The Materiality of Sex and HIV

A helpful analytical frame is Hunter’s (2002; 2010) description of the “materiality of everyday sex” as historically rooted with long-term drivers of inequality shaping the ways that sexual relationships shift in the informal settlement. These data highlight the complexities of relationships in Kabalagala, whereby partnerships are characterized by aspects of love (perhaps not the romantic, or true, kind) and transaction. Hunter (2010) details this in a similar situation in South Africa, but where the women are dependent on men.
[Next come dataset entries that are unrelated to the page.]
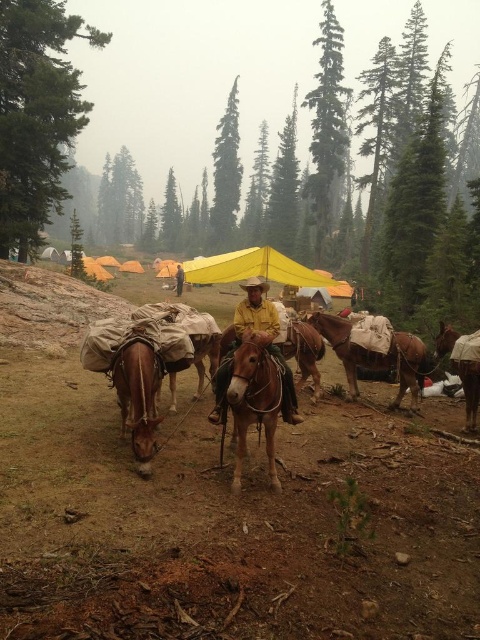 Question: Is brown leather saddle at lower right to the left of brown leather jacket at center from the viewer's perspective?

Choices:
 (A) yes
 (B) no

Answer: (B)

Question: Does brown leather saddle at center appear over yellow matte shirt at center?

Choices:
 (A) yes
 (B) no

Answer: (B)

Question: Can you confirm if yellow matte shirt at center is bigger than brown leather saddle at lower right?

Choices:
 (A) no
 (B) yes

Answer: (A)

Question: Which object is closer to the camera taking this photo?

Choices:
 (A) brown leather horse at center
 (B) yellow fabric canopy at center
 (C) brown leather jacket at center

Answer: (A)

Question: Which point is farther to the camera?

Choices:
 (A) brown leather jacket at center
 (B) yellow matte shirt at center
 (C) brown leather horse at lower left

Answer: (A)

Question: Which object is positioned farthest from the brown leather horse at center?

Choices:
 (A) brown leather jacket at center
 (B) brown leather saddle at center
 (C) yellow matte shirt at center

Answer: (A) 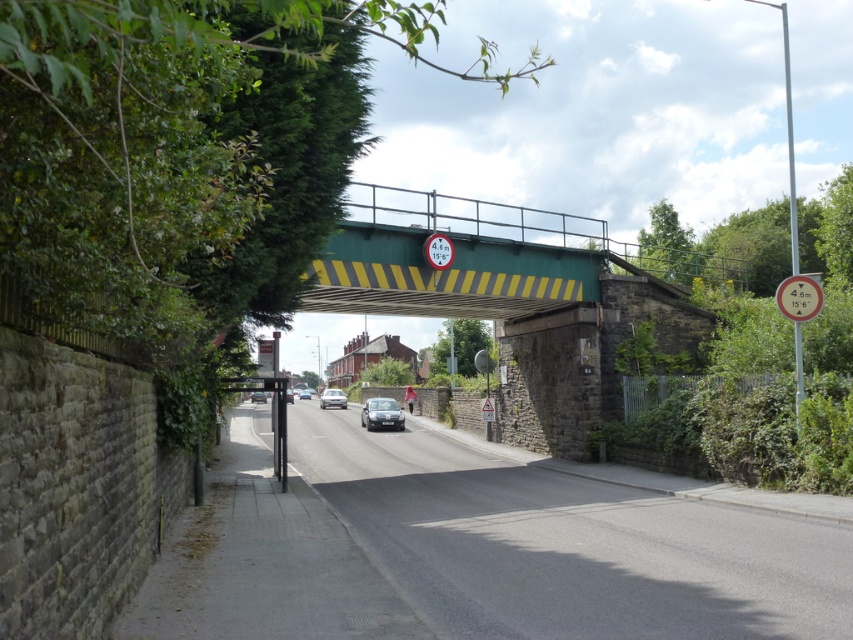 You are standing at the point marked by coordinates point [343,396] in the image. A car is approaching the railway bridge ahead. The bridge has a height restriction of 4.6 meters. Your vehicle is 4.5 meters tall. Can you safely pass under the bridge without hitting the overhead structure?

The point marked by coordinates point [343,396] is 198.72 feet away from the viewer. Since your vehicle is 4.5 meters tall, which is under the 4.6 meter clearance, you can safely pass under the bridge as long as there are no other obstacles in the path between your current position and the bridge.

You are driving a truck that is 4.5 meters tall. You come across the green painted steel bridge at center. Based on the scene, can your truck safely pass under the bridge without hitting it?

The red circular sign on the bridge shows a maximum height of 4.6 meters. Since your truck is 4.5 meters tall, which is under the 4.6m limit, it should safely pass under the green painted steel bridge at center.

You are driving a truck that is 4.5 meters tall. You need to pass under the railway bridge shown in the scene. There is a silver metallic car at center. Can your truck safely pass under the bridge without hitting it? Please explain your reasoning.

The railway bridge has a height clearance of 4.6 meters as indicated by the red circular sign. Your truck is 4.5 meters tall, which is below the maximum allowed height. Therefore, your truck can safely pass under the bridge without hitting it. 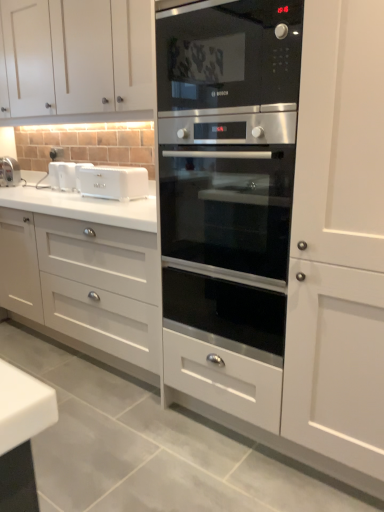 Question: Is stainless steel oven at center oriented towards white matte cabinet at upper left?

Choices:
 (A) yes
 (B) no

Answer: (B)

Question: From the image's perspective, would you say stainless steel oven at center is shown under white matte cabinet at upper left?

Choices:
 (A) no
 (B) yes

Answer: (B)

Question: Can you confirm if stainless steel oven at center is taller than white matte cabinet at upper left?

Choices:
 (A) yes
 (B) no

Answer: (B)

Question: Is stainless steel oven at center positioned in front of white matte cabinet at upper left?

Choices:
 (A) no
 (B) yes

Answer: (B)

Question: From a real-world perspective, is stainless steel oven at center physically above white matte cabinet at upper left?

Choices:
 (A) no
 (B) yes

Answer: (A)

Question: Looking at their shapes, would you say matte white faucet at left is wider or thinner than white matte cabinet at upper left?

Choices:
 (A) wide
 (B) thin

Answer: (B)

Question: Considering the positions of point (6, 176) and point (109, 65), is point (6, 176) closer or farther from the camera than point (109, 65)?

Choices:
 (A) farther
 (B) closer

Answer: (A)

Question: Based on their positions, is matte white faucet at left located to the left or right of white matte cabinet at upper left?

Choices:
 (A) left
 (B) right

Answer: (A)

Question: From the image's perspective, is matte white faucet at left above or below white matte cabinet at upper left?

Choices:
 (A) above
 (B) below

Answer: (B)

Question: Considering the positions of white plastic toaster at center, the 2th appliance viewed from the left, and white matte cabinet at upper left in the image, is white plastic toaster at center, the 2th appliance viewed from the left, wider or thinner than white matte cabinet at upper left?

Choices:
 (A) wide
 (B) thin

Answer: (B)

Question: Is white plastic toaster at center, marked as the first appliance in a right-to-left arrangement, taller or shorter than white matte cabinet at upper left?

Choices:
 (A) tall
 (B) short

Answer: (B)

Question: From a real-world perspective, is white plastic toaster at center, the 2th appliance viewed from the left, physically located above or below white matte cabinet at upper left?

Choices:
 (A) below
 (B) above

Answer: (A)

Question: In terms of size, does white plastic toaster at center, marked as the first appliance in a right-to-left arrangement, appear bigger or smaller than white matte cabinet at upper left?

Choices:
 (A) big
 (B) small

Answer: (B)

Question: Looking at their shapes, would you say black glass microwave at center is wider or thinner than white plastic toaster at center, marked as the first appliance in a right-to-left arrangement?

Choices:
 (A) wide
 (B) thin

Answer: (A)

Question: From their relative heights in the image, would you say black glass microwave at center is taller or shorter than white plastic toaster at center, the 2th appliance viewed from the left?

Choices:
 (A) tall
 (B) short

Answer: (A) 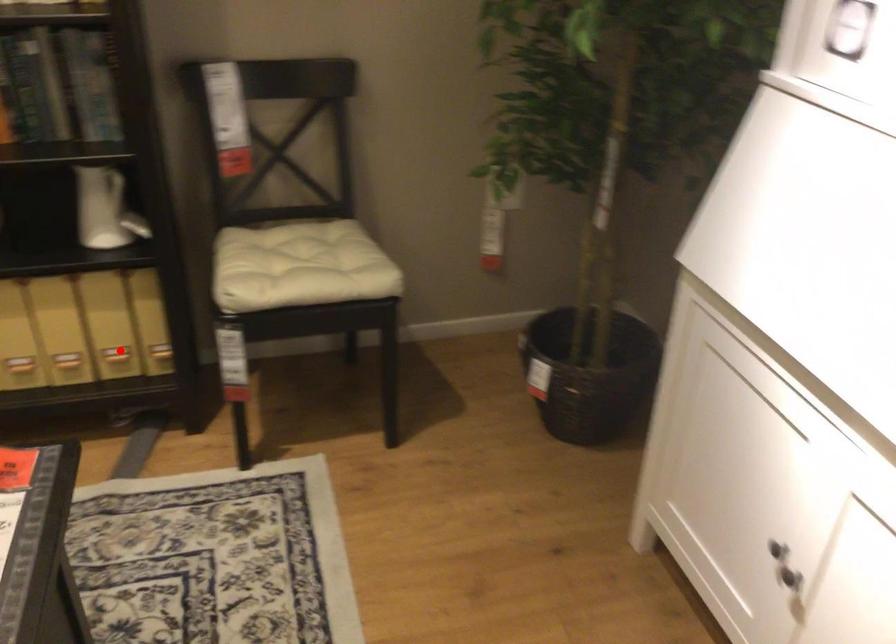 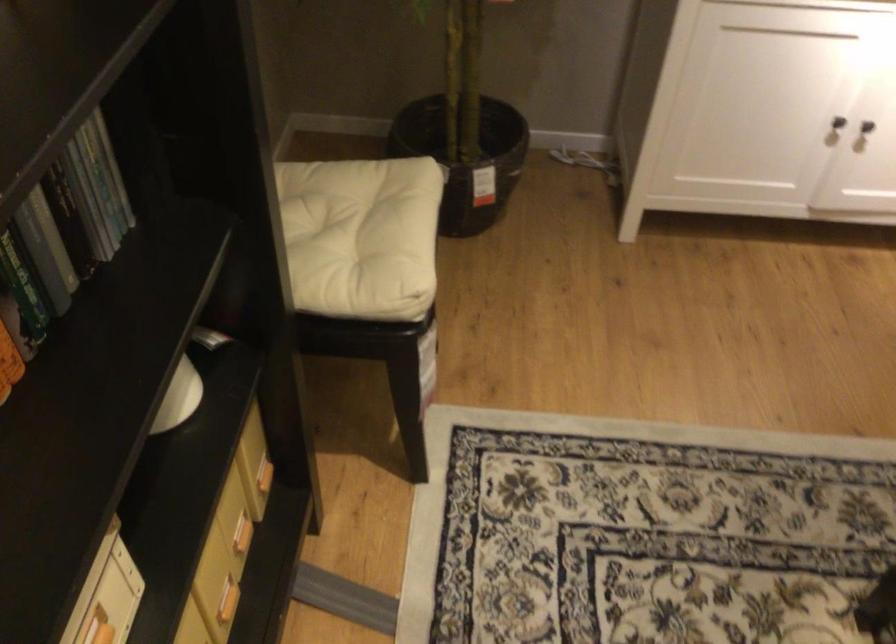 Question: I am providing you with two images of the same scene from different viewpoints. Given a red point in image1, look at the same physical point in image2. Is it:

Choices:
 (A) Closer to the viewpoint
 (B) Farther from the viewpoint

Answer: (A) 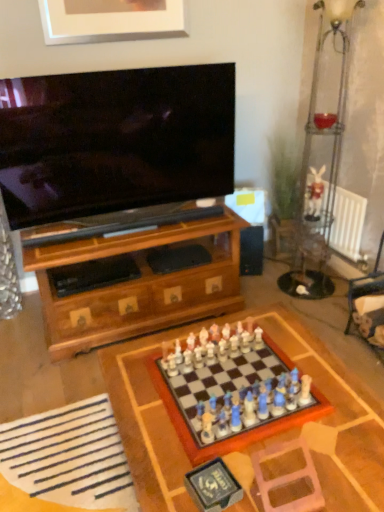 Where is `vacant area that lies to the right of wooden chess set at center`? The image size is (384, 512). vacant area that lies to the right of wooden chess set at center is located at coordinates (330, 391). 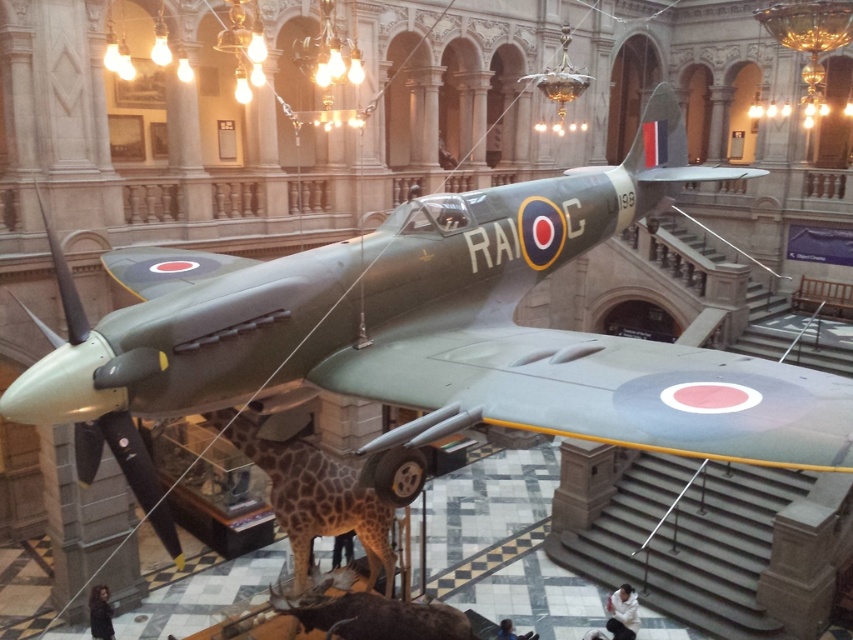 You are a visitor at the museum and want to take a photo of the shiny brown antelope at lower center. However, the spotted fur giraffe at center is blocking your view. Can you move the giraffe to the side to get a clear shot?

The spotted fur giraffe at center is positioned over the shiny brown antelope at lower center, so moving the giraffe would allow you to see the antelope clearly.

You are a museum guide leading a group of visitors. You want to point out both the spotted fur giraffe at center and the shiny brown antelope at lower center to your group. Can you do so without moving your position? Explain why or why not.

The spotted fur giraffe at center and the shiny brown antelope at lower center are 3.41 feet apart. Since the distance between them is only 3.41 feet, you can easily point to both from your current position without needing to move.

Based on the photo, you are a museum visitor who wants to take a photo of both the spotted fur giraffe at center and the shiny brown antelope at lower center. Which one will you need to stand further back to include in the frame?

The spotted fur giraffe at center is much taller than the shiny brown antelope at lower center, so you will need to stand further back to include the spotted fur giraffe at center in the frame. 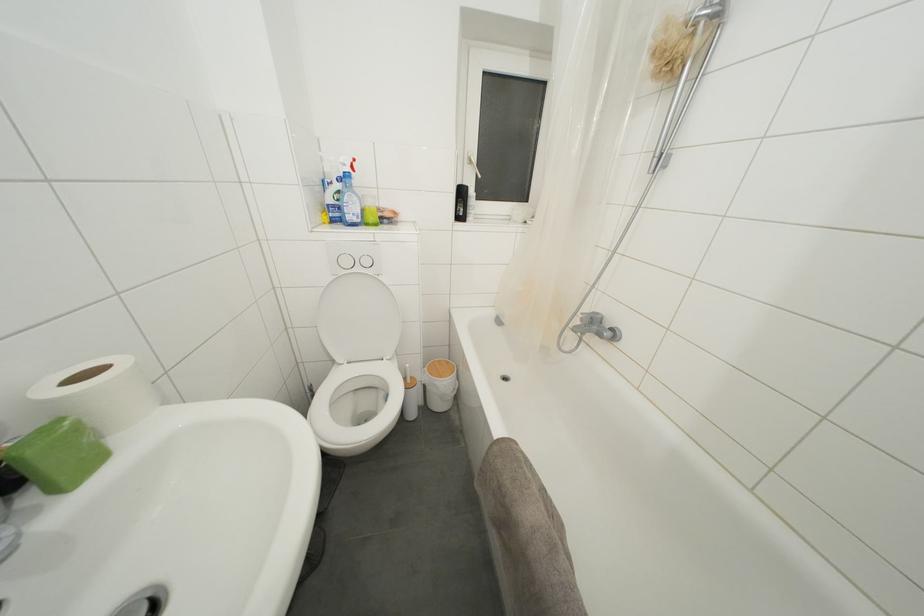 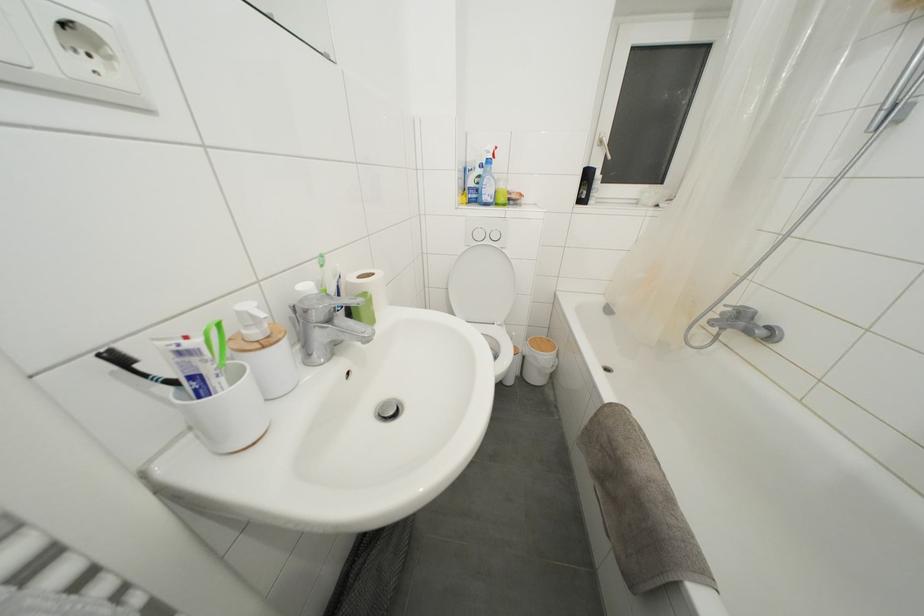 Find the pixel in the second image that matches [379,283] in the first image.

(505, 256)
This Kabalagala case presents a unique configuration of love that is not captured in other literature where the power dynamic is decidedly in men’s favor. In Kabalagala, the women have more money, and therefore occupy a higher economic ground. They can decide who to “marry,” who to provide for, and when to separate. Men, on the other hand, are dependent on their relationships and find it difficult to leave when there is nowhere else to go. It is this uncertainty about their future (Reynolds Whyte 1997) that forces men to make choices that protect their ability to survive, rather than choose what may be the healthiest option. Moreover, men who have moved to Kampala from a village find new opportunities outside of traditional typologies of marriage and might be comfortable being the dependent rather than the provider (Wyrod 2016)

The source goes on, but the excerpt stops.